> PROVIDED DATA:
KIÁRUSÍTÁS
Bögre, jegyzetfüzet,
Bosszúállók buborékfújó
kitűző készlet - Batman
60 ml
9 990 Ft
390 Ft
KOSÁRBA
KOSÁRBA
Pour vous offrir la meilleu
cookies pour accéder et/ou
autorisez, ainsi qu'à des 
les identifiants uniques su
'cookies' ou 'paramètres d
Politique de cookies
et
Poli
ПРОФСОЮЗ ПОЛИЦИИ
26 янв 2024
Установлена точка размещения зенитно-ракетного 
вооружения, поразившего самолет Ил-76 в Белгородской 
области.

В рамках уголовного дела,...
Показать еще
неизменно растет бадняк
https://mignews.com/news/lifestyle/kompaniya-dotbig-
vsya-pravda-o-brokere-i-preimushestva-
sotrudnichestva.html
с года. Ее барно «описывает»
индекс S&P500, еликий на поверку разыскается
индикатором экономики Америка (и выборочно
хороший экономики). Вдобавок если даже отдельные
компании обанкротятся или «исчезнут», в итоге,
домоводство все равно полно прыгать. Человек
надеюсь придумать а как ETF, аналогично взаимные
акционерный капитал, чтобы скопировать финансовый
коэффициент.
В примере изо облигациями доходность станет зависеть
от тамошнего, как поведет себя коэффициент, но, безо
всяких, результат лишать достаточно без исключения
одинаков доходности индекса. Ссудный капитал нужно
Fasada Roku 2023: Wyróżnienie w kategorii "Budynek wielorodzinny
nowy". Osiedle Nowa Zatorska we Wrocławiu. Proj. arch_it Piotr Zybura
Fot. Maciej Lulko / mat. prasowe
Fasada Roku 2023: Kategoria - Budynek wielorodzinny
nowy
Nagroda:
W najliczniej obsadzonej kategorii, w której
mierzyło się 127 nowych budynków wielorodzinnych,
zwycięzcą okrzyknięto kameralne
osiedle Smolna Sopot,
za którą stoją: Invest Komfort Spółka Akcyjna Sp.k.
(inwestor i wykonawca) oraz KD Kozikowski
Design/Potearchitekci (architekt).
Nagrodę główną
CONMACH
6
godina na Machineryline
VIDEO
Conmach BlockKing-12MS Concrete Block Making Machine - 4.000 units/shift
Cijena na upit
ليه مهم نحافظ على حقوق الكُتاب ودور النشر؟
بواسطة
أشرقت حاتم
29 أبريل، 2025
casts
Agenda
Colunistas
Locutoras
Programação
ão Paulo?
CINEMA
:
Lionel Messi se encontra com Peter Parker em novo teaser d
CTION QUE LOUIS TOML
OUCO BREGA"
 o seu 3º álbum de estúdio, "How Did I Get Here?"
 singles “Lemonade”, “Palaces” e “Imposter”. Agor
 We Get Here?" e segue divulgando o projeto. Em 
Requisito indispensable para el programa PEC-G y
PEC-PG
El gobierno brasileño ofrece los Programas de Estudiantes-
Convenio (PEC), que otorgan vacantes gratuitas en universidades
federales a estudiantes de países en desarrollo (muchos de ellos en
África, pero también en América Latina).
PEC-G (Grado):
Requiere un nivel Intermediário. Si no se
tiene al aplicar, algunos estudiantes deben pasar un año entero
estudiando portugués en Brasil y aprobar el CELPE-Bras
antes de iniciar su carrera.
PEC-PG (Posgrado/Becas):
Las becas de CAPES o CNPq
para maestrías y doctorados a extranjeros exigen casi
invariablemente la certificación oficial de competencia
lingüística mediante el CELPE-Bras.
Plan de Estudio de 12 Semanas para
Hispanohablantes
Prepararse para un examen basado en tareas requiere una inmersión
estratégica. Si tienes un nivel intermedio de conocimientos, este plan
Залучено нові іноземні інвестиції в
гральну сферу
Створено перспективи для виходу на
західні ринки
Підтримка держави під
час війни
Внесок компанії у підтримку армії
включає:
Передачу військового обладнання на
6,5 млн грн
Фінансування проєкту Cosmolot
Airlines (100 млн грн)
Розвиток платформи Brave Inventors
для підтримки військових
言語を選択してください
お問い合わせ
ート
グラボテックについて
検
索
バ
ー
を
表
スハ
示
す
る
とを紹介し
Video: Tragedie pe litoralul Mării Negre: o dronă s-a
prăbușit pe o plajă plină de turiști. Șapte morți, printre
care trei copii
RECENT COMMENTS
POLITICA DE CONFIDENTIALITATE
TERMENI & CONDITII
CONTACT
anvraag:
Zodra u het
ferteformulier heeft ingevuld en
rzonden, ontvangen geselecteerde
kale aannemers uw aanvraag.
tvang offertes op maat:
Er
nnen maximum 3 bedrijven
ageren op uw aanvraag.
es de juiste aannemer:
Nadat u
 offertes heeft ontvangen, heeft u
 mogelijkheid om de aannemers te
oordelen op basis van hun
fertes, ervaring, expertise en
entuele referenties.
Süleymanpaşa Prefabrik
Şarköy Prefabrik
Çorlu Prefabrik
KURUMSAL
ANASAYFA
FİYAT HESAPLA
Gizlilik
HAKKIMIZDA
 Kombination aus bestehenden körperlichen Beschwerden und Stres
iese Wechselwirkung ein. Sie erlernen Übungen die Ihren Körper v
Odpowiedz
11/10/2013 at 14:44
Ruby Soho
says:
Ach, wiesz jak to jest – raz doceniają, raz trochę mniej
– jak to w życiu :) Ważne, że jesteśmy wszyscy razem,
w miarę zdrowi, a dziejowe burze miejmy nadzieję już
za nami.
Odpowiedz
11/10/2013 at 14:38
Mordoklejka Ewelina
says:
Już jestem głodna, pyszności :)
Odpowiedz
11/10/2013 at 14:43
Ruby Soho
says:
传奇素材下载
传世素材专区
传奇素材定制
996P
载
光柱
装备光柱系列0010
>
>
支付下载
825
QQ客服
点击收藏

> PROBLEM STATEMENT: The expected response is the full set of records, reproduced exactly.

> WRITTEN RESPONSE:
KIÁRUSÍTÁS
Bögre, jegyzetfüzet,
Bosszúállók buborékfújó
kitűző készlet - Batman
60 ml
9 990 Ft
390 Ft
KOSÁRBA
KOSÁRBA
Pour vous offrir la meilleu
cookies pour accéder et/ou
autorisez, ainsi qu'à des 
les identifiants uniques su
'cookies' ou 'paramètres d
Politique de cookies
et
Poli
ПРОФСОЮЗ ПОЛИЦИИ
26 янв 2024
Установлена точка размещения зенитно-ракетного 
вооружения, поразившего самолет Ил-76 в Белгородской 
области.

В рамках уголовного дела,...
Показать еще
неизменно растет бадняк
https://mignews.com/news/lifestyle/kompaniya-dotbig-
vsya-pravda-o-brokere-i-preimushestva-
sotrudnichestva.html
с года. Ее барно «описывает»
индекс S&P500, еликий на поверку разыскается
индикатором экономики Америка (и выборочно
хороший экономики). Вдобавок если даже отдельные
компании обанкротятся или «исчезнут», в итоге,
домоводство все равно полно прыгать. Человек
надеюсь придумать а как ETF, аналогично взаимные
акционерный капитал, чтобы скопировать финансовый
коэффициент.
В примере изо облигациями доходность станет зависеть
от тамошнего, как поведет себя коэффициент, но, безо
всяких, результат лишать достаточно без исключения
одинаков доходности индекса. Ссудный капитал нужно
Fasada Roku 2023: Wyróżnienie w kategorii "Budynek wielorodzinny
nowy". Osiedle Nowa Zatorska we Wrocławiu. Proj. arch_it Piotr Zybura
Fot. Maciej Lulko / mat. prasowe
Fasada Roku 2023: Kategoria - Budynek wielorodzinny
nowy
Nagroda:
W najliczniej obsadzonej kategorii, w której
mierzyło się 127 nowych budynków wielorodzinnych,
zwycięzcą okrzyknięto kameralne
osiedle Smolna Sopot,
za którą stoją: Invest Komfort Spółka Akcyjna Sp.k.
(inwestor i wykonawca) oraz KD Kozikowski
Design/Potearchitekci (architekt).
Nagrodę główną
CONMACH
6
godina na Machineryline
VIDEO
Conmach BlockKing-12MS Concrete Block Making Machine - 4.000 units/shift
Cijena na upit
ليه مهم نحافظ على حقوق الكُتاب ودور النشر؟
بواسطة
أشرقت حاتم
29 أبريل، 2025
casts
Agenda
Colunistas
Locutoras
Programação
ão Paulo?
CINEMA
:
Lionel Messi se encontra com Peter Parker em novo teaser d
CTION QUE LOUIS TOML
OUCO BREGA"
 o seu 3º álbum de estúdio, "How Did I Get Here?"
 singles “Lemonade”, “Palaces” e “Imposter”. Agor
 We Get Here?" e segue divulgando o projeto. Em 
Requisito indispensable para el programa PEC-G y
PEC-PG
El gobierno brasileño ofrece los Programas de Estudiantes-
Convenio (PEC), que otorgan vacantes gratuitas en universidades
federales a estudiantes de países en desarrollo (muchos de ellos en
África, pero también en América Latina).
PEC-G (Grado):
Requiere un nivel Intermediário. Si no se
tiene al aplicar, algunos estudiantes deben pasar un año entero
estudiando portugués en Brasil y aprobar el CELPE-Bras
antes de iniciar su carrera.
PEC-PG (Posgrado/Becas):
Las becas de CAPES o CNPq
para maestrías y doctorados a extranjeros exigen casi
invariablemente la certificación oficial de competencia
lingüística mediante el CELPE-Bras.
Plan de Estudio de 12 Semanas para
Hispanohablantes
Prepararse para un examen basado en tareas requiere una inmersión
estratégica. Si tienes un nivel intermedio de conocimientos, este plan
Залучено нові іноземні інвестиції в
гральну сферу
Створено перспективи для виходу на
західні ринки
Підтримка держави під
час війни
Внесок компанії у підтримку армії
включає:
Передачу військового обладнання на
6,5 млн грн
Фінансування проєкту Cosmolot
Airlines (100 млн грн)
Розвиток платформи Brave Inventors
для підтримки військових
言語を選択してください
お問い合わせ
ート
グラボテックについて
検
索
バ
ー
を
表
スハ
示
す
る
とを紹介し
Video: Tragedie pe litoralul Mării Negre: o dronă s-a
prăbușit pe o plajă plină de turiști. Șapte morți, printre
care trei copii
RECENT COMMENTS
POLITICA DE CONFIDENTIALITATE
TERMENI & CONDITII
CONTACT
anvraag:
Zodra u het
ferteformulier heeft ingevuld en
rzonden, ontvangen geselecteerde
kale aannemers uw aanvraag.
tvang offertes op maat:
Er
nnen maximum 3 bedrijven
ageren op uw aanvraag.
es de juiste aannemer:
Nadat u
 offertes heeft ontvangen, heeft u
 mogelijkheid om de aannemers te
oordelen op basis van hun
fertes, ervaring, expertise en
entuele referenties.
Süleymanpaşa Prefabrik
Şarköy Prefabrik
Çorlu Prefabrik
KURUMSAL
ANASAYFA
FİYAT HESAPLA
Gizlilik
HAKKIMIZDA
 Kombination aus bestehenden körperlichen Beschwerden und Stres
iese Wechselwirkung ein. Sie erlernen Übungen die Ihren Körper v
Odpowiedz
11/10/2013 at 14:44
Ruby Soho
says:
Ach, wiesz jak to jest – raz doceniają, raz trochę mniej
– jak to w życiu :) Ważne, że jesteśmy wszyscy razem,
w miarę zdrowi, a dziejowe burze miejmy nadzieję już
za nami.
Odpowiedz
11/10/2013 at 14:38
Mordoklejka Ewelina
says:
Już jestem głodna, pyszności :)
Odpowiedz
11/10/2013 at 14:43
Ruby Soho
says:
传奇素材下载
传世素材专区
传奇素材定制
996P
载
光柱
装备光柱系列0010
>
>
支付下载
825
QQ客服
点击收藏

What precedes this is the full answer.